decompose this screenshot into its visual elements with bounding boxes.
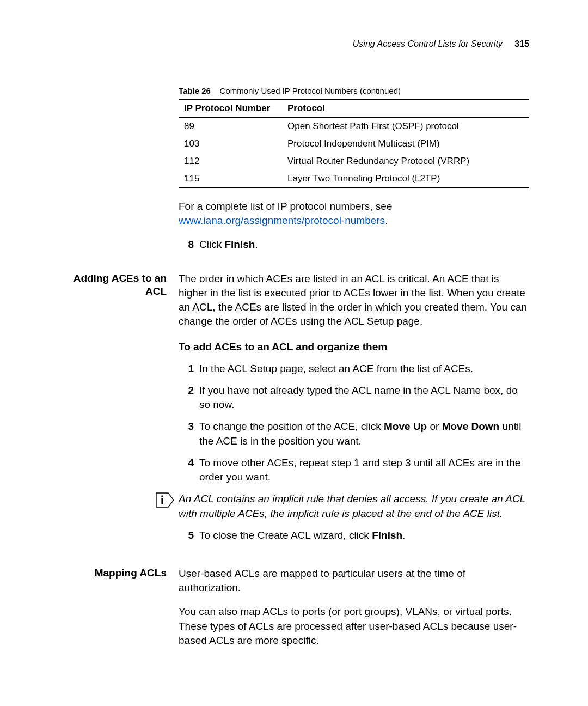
- svg-rect-2: [161, 498, 163, 504]
- table-header-row: IP Protocol Number Protocol: [179, 99, 529, 118]
- page-number: 315: [514, 39, 529, 48]
- step-body: If you have not already typed the ACL na…: [199, 384, 529, 412]
- post-link-text: .: [385, 215, 388, 226]
- mapping-p2: You can also map ACLs to ports (or port …: [179, 605, 529, 648]
- col-ip-number: IP Protocol Number: [179, 99, 282, 118]
- section-heading-mapping-acls: Mapping ACLs: [59, 567, 179, 658]
- col-protocol: Protocol: [282, 99, 529, 118]
- step-body: To move other ACEs, repeat step 1 and st…: [199, 456, 529, 484]
- header-title: Using Access Control Lists for Security: [353, 39, 503, 48]
- step-number: 3: [179, 419, 194, 448]
- step-body: To change the position of the ACE, click…: [199, 419, 529, 448]
- svg-point-1: [161, 495, 163, 497]
- cell-num: 112: [179, 153, 282, 170]
- intro-paragraph: The order in which ACEs are listed in an…: [179, 272, 529, 329]
- table-caption: Table 26 Commonly Used IP Protocol Numbe…: [179, 86, 529, 95]
- step-number: 2: [179, 384, 194, 412]
- note-text: An ACL contains an implicit rule that de…: [179, 492, 529, 520]
- table-row: 103 Protocol Independent Multicast (PIM): [179, 135, 529, 153]
- cell-proto: Layer Two Tunneling Protocol (L2TP): [282, 170, 529, 188]
- cell-num: 103: [179, 135, 282, 153]
- cell-num: 115: [179, 170, 282, 188]
- step-body: In the ACL Setup page, select an ACE fro…: [199, 362, 529, 376]
- step-body: Click Finish.: [199, 238, 529, 252]
- table-row: 112 Virtual Router Redundancy Protocol (…: [179, 153, 529, 170]
- table-label: Table 26: [179, 86, 211, 95]
- svg-marker-0: [156, 493, 174, 507]
- step-3: 3 To change the position of the ACE, cli…: [179, 419, 529, 448]
- subheading-add-aces: To add ACEs to an ACL and organize them: [179, 340, 529, 354]
- pre-link-text: For a complete list of IP protocol numbe…: [179, 200, 393, 212]
- step-number: 1: [179, 362, 194, 376]
- step-number: 8: [179, 238, 194, 252]
- protocol-table: IP Protocol Number Protocol 89 Open Shor…: [179, 99, 529, 188]
- table-caption-text: Commonly Used IP Protocol Numbers (conti…: [220, 86, 401, 95]
- table-row: 89 Open Shortest Path First (OSPF) proto…: [179, 118, 529, 136]
- step-number: 5: [179, 528, 194, 543]
- step-5: 5 To close the Create ACL wizard, click …: [179, 528, 529, 543]
- step-number: 4: [179, 456, 194, 484]
- mapping-p1: User-based ACLs are mapped to particular…: [179, 567, 529, 595]
- cell-proto: Virtual Router Redundancy Protocol (VRRP…: [282, 153, 529, 170]
- info-icon: [155, 492, 176, 508]
- step-8: 8 Click Finish.: [179, 238, 529, 252]
- cell-proto: Open Shortest Path First (OSPF) protocol: [282, 118, 529, 136]
- step-1: 1 In the ACL Setup page, select an ACE f…: [179, 362, 529, 376]
- link-paragraph: For a complete list of IP protocol numbe…: [179, 199, 529, 228]
- info-note: An ACL contains an implicit rule that de…: [179, 492, 529, 520]
- step-4: 4 To move other ACEs, repeat step 1 and …: [179, 456, 529, 484]
- cell-num: 89: [179, 118, 282, 136]
- iana-link[interactable]: www.iana.org/assignments/protocol-number…: [179, 215, 385, 226]
- running-header: Using Access Control Lists for Security …: [59, 39, 529, 49]
- step-body: To close the Create ACL wizard, click Fi…: [199, 528, 529, 543]
- cell-proto: Protocol Independent Multicast (PIM): [282, 135, 529, 153]
- step-2: 2 If you have not already typed the ACL …: [179, 384, 529, 412]
- table-row: 115 Layer Two Tunneling Protocol (L2TP): [179, 170, 529, 188]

++++

== Task objective ==
Reproduce the listing exactly, but omit every picture in it.

== Result of this task ==
decompose this screenshot into its visual elements with bounding boxes.
- svg-rect-2: [161, 498, 163, 504]
- table-header-row: IP Protocol Number Protocol: [179, 99, 529, 118]
- page-number: 315: [514, 39, 529, 48]
- step-body: If you have not already typed the ACL na…: [199, 384, 529, 412]
- post-link-text: .: [385, 215, 388, 226]
- mapping-p2: You can also map ACLs to ports (or port …: [179, 605, 529, 648]
- col-ip-number: IP Protocol Number: [179, 99, 282, 118]
- section-heading-mapping-acls: Mapping ACLs: [59, 567, 179, 658]
- col-protocol: Protocol: [282, 99, 529, 118]
- step-body: To move other ACEs, repeat step 1 and st…: [199, 456, 529, 484]
- header-title: Using Access Control Lists for Security: [353, 39, 503, 48]
- step-number: 3: [179, 419, 194, 448]
- step-body: To change the position of the ACE, click…: [199, 419, 529, 448]
- svg-point-1: [161, 495, 163, 497]
- cell-num: 112: [179, 153, 282, 170]
- intro-paragraph: The order in which ACEs are listed in an…: [179, 272, 529, 329]
- table-caption: Table 26 Commonly Used IP Protocol Numbe…: [179, 86, 529, 95]
- step-number: 2: [179, 384, 194, 412]
- note-text: An ACL contains an implicit rule that de…: [179, 492, 529, 520]
- table-row: 103 Protocol Independent Multicast (PIM): [179, 135, 529, 153]
- cell-proto: Layer Two Tunneling Protocol (L2TP): [282, 170, 529, 188]
- cell-num: 103: [179, 135, 282, 153]
- cell-num: 115: [179, 170, 282, 188]
- step-body: In the ACL Setup page, select an ACE fro…: [199, 362, 529, 376]
- step-body: Click Finish.: [199, 238, 529, 252]
- table-row: 112 Virtual Router Redundancy Protocol (…: [179, 153, 529, 170]
- table-label: Table 26: [179, 86, 211, 95]
- svg-marker-0: [156, 493, 174, 507]
- step-3: 3 To change the position of the ACE, cli…: [179, 419, 529, 448]
- subheading-add-aces: To add ACEs to an ACL and organize them: [179, 340, 529, 354]
- pre-link-text: For a complete list of IP protocol numbe…: [179, 200, 393, 212]
- step-number: 1: [179, 362, 194, 376]
- step-number: 8: [179, 238, 194, 252]
- protocol-table: IP Protocol Number Protocol 89 Open Shor…: [179, 99, 529, 188]
- table-caption-text: Commonly Used IP Protocol Numbers (conti…: [220, 86, 401, 95]
- table-row: 89 Open Shortest Path First (OSPF) proto…: [179, 118, 529, 136]
- step-number: 5: [179, 528, 194, 543]
- step-5: 5 To close the Create ACL wizard, click …: [179, 528, 529, 543]
- step-number: 4: [179, 456, 194, 484]
- mapping-p1: User-based ACLs are mapped to particular…: [179, 567, 529, 595]
- cell-proto: Virtual Router Redundancy Protocol (VRRP…: [282, 153, 529, 170]
- info-icon: [155, 492, 176, 508]
- step-8: 8 Click Finish.: [179, 238, 529, 252]
- cell-proto: Open Shortest Path First (OSPF) protocol: [282, 118, 529, 136]
- step-1: 1 In the ACL Setup page, select an ACE f…: [179, 362, 529, 376]
- link-paragraph: For a complete list of IP protocol numbe…: [179, 199, 529, 228]
- info-note: An ACL contains an implicit rule that de…: [179, 492, 529, 520]
- step-4: 4 To move other ACEs, repeat step 1 and …: [179, 456, 529, 484]
- cell-num: 89: [179, 118, 282, 136]
- iana-link[interactable]: www.iana.org/assignments/protocol-number…: [179, 215, 385, 226]
- running-header: Using Access Control Lists for Security …: [59, 39, 529, 49]
- step-body: To close the Create ACL wizard, click Fi…: [199, 528, 529, 543]
- cell-proto: Protocol Independent Multicast (PIM): [282, 135, 529, 153]
- step-2: 2 If you have not already typed the ACL …: [179, 384, 529, 412]
- table-row: 115 Layer Two Tunneling Protocol (L2TP): [179, 170, 529, 188]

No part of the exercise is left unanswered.